No Havai, foi cinzelado um vocábulo para designar as substâncias que se aglomeram e dançam como electrões no centro de um torvelinho: wilikoi. E outro para a resolução de problemas pelo diálogo e para a correcção do erro com amor e perdão: ho’oponopono.

Para não confundir admiradores e ouvintes, as letras de GoodMorningGoodMorningeHello, Goodbye, dos Beatles, dificilmente poderiam ser vertidas em cingalês, dado existir no Sri Lanka uma só palavra para «bom dia», «boa tarde», «boa noite» e «adeus». Ei-la: ayubowan.

Em certos casos, o indonésio opta pela concisão, pelo que alguns termos combinam duas características: mungil (minúsculo e bonito), merana (solitário e miserável), lencir (magro e alto), klimis (suave e brilhante).

Desengane-se quem julga serem os esquimós imunes à ansiedade. O inuíte, falado nas regiões árticas do Alasca, Canadá e Gronelândia, oferece um vocábulo para descrever o desassossego e a frustração glacial de quem espera: iktsuarpok.

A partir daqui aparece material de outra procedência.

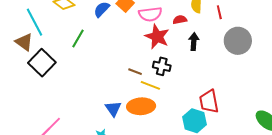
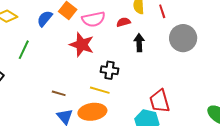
red star: (157, 37) -> (82, 45), moved
brown line: (135, 72) -> (59, 93), moved

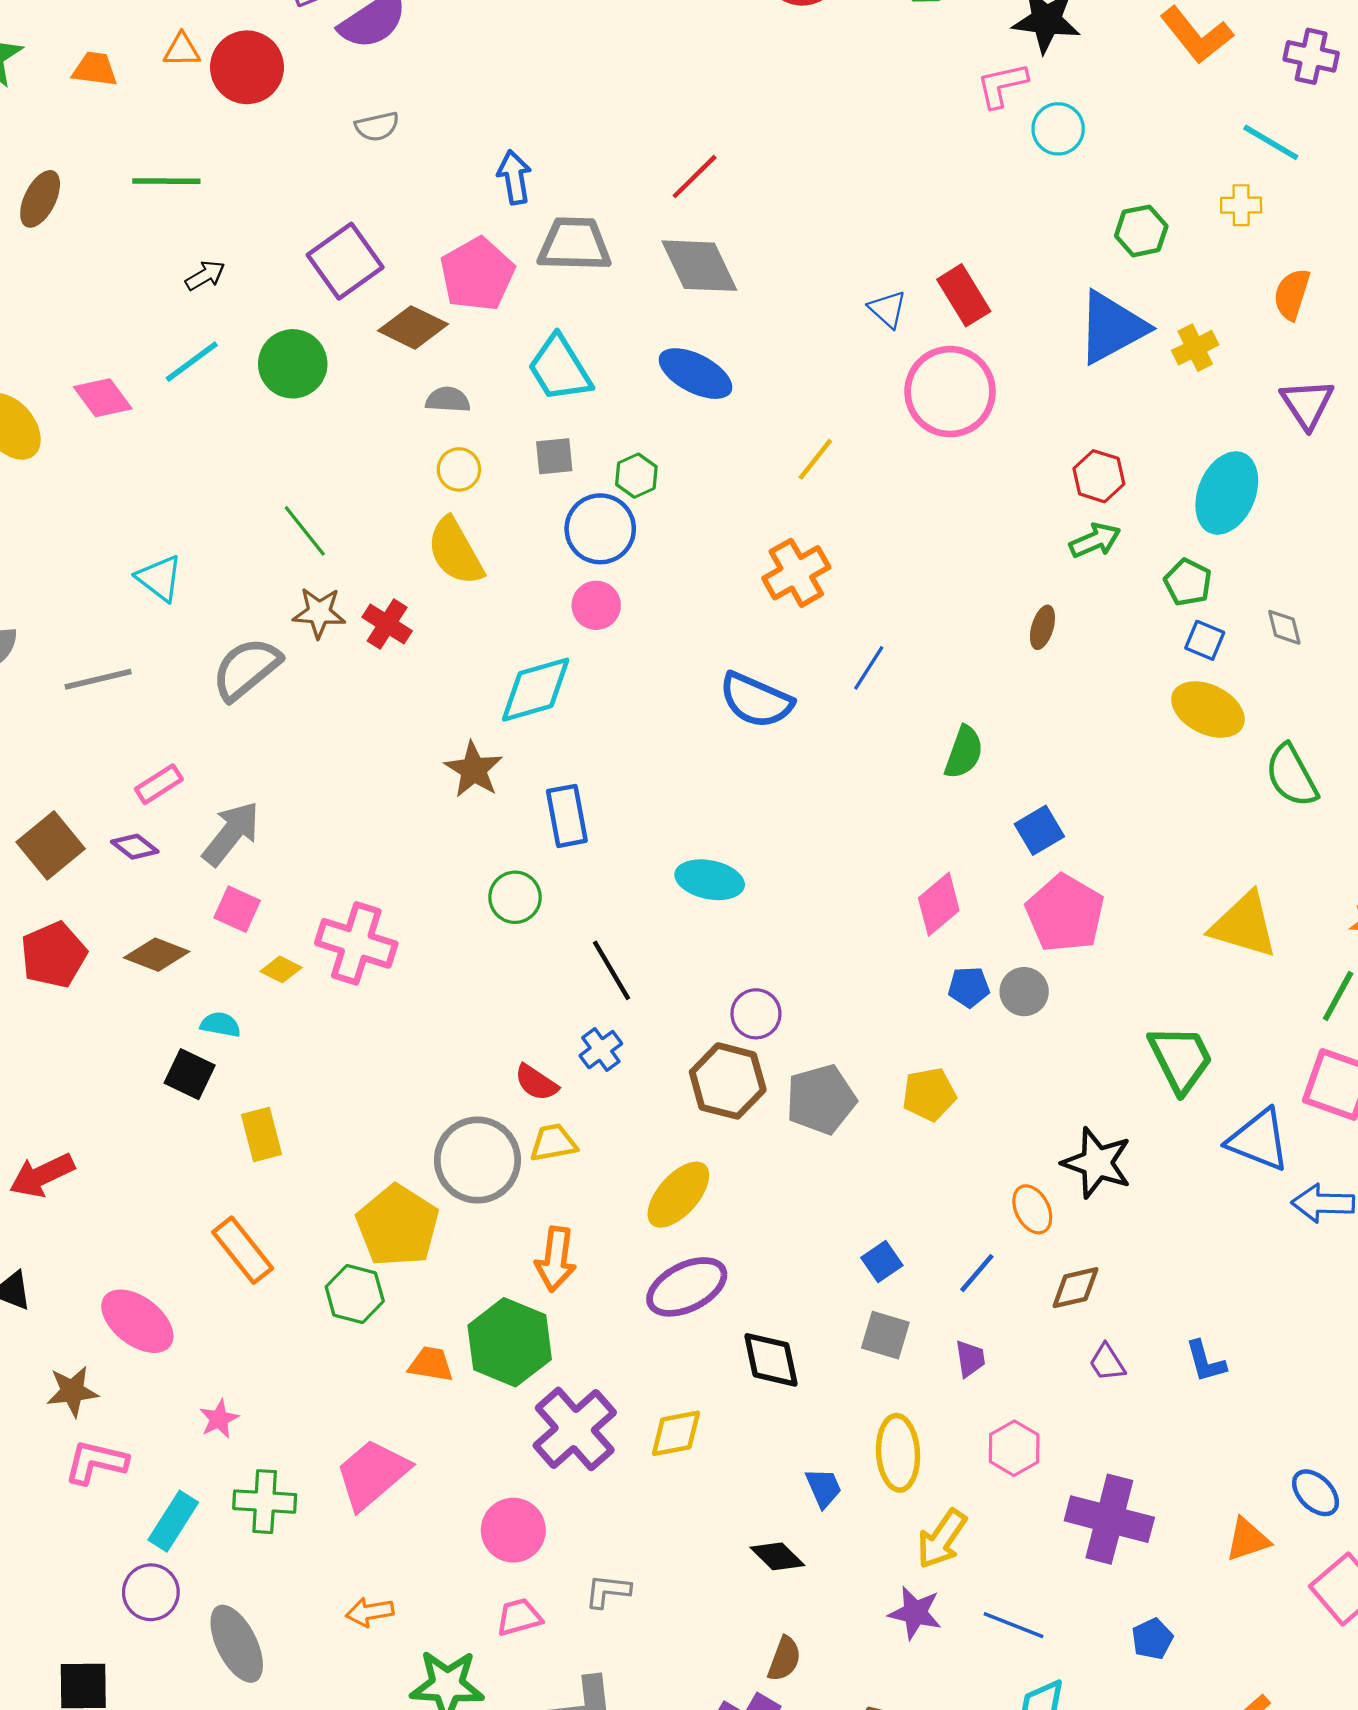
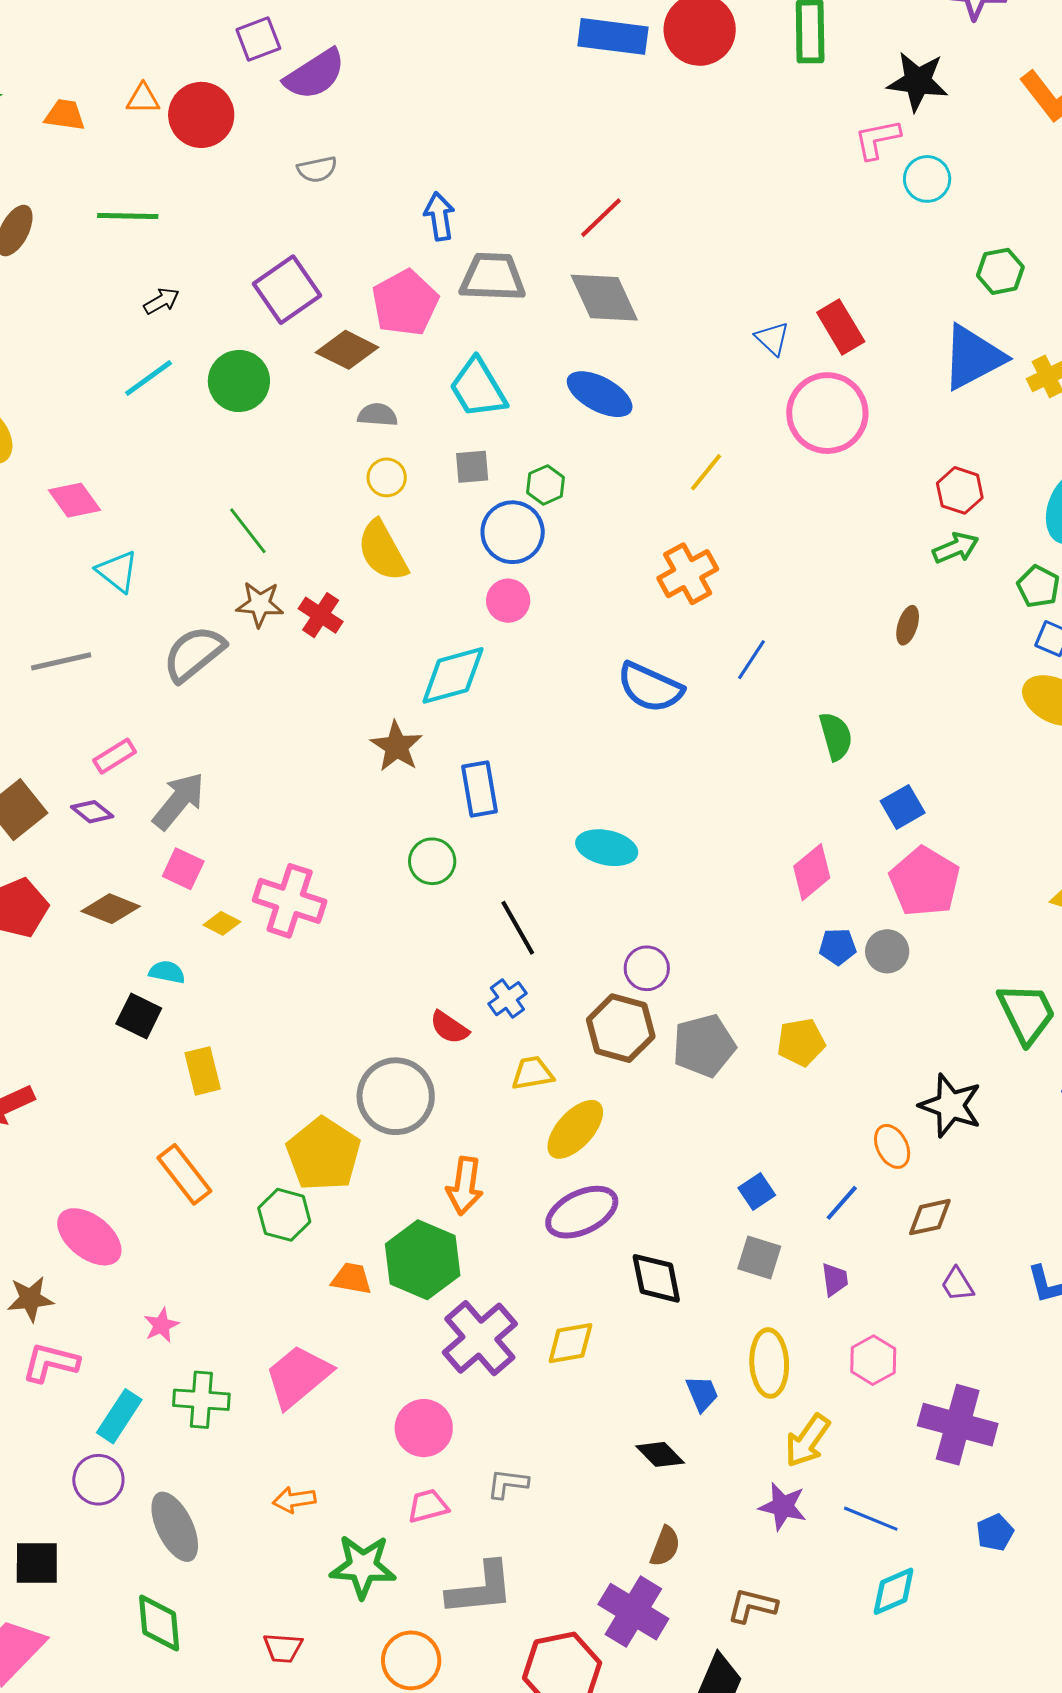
pink diamond: (103, 398) -> (74, 500), moved
green semicircle: (964, 752) -> (836, 736), turned -36
yellow trapezoid: (553, 1143) -> (532, 1073), moved

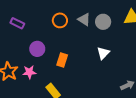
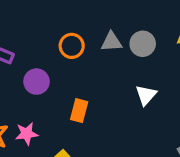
gray triangle: (84, 19) -> (111, 42), turned -32
purple circle: (37, 49) -> (37, 82), moved

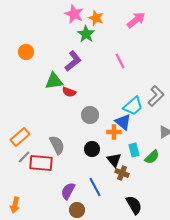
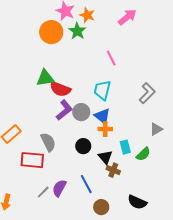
orange circle: (26, 52) -> (51, 32), moved, size x1.5
purple L-shape: (73, 61) -> (64, 110), moved
red semicircle: (69, 92) -> (60, 89), size x1.5
cyan trapezoid: (133, 106) -> (102, 90), moved, turned 145
blue triangle: (123, 122) -> (102, 116), moved
gray line: (24, 157) -> (43, 192), moved
black semicircle: (134, 205) -> (137, 202), moved, turned 144
brown circle: (77, 210) -> (101, 207), moved

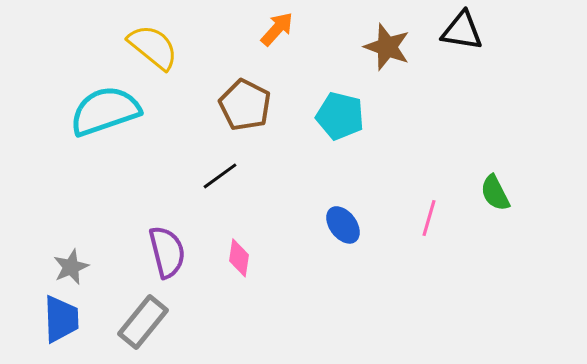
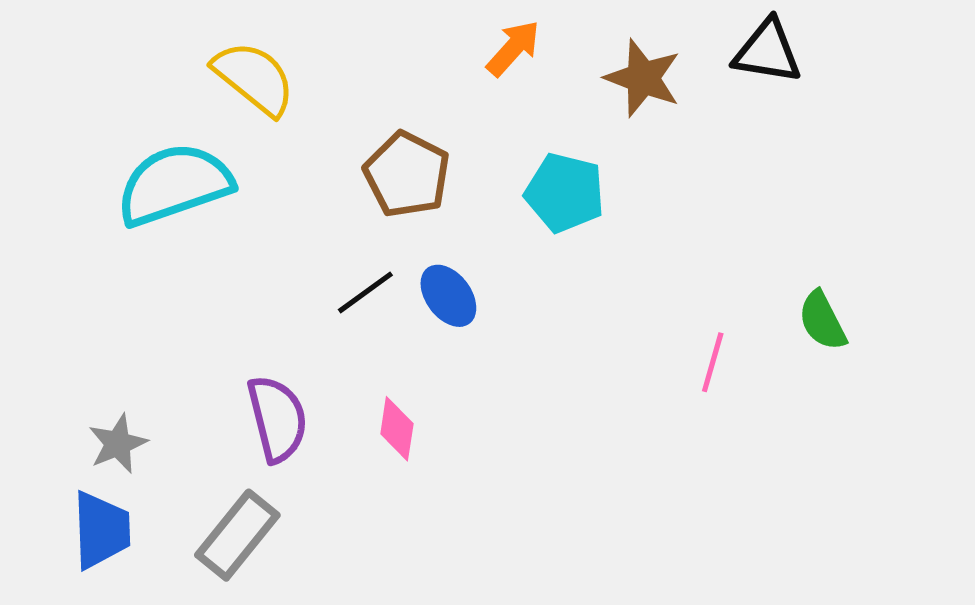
orange arrow: (277, 29) -> (513, 48), moved
blue ellipse: (343, 225) -> (448, 296), moved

E, nas noites persas cravejadas de estrelas, samir é aquele que conversa ao luar, sem temer o silêncio das montanhas nem a solidão do deserto.

A língua e o Universo têm códigos, enigmas, segredos. Vislumbramos tão-só as partículas de luz que se evadem por frestas e postigos. O reflexo ilude a essência. E a essência acolhe a verdade. Na corrente do tempo e das palavras, o infinito não é um mero passageiro.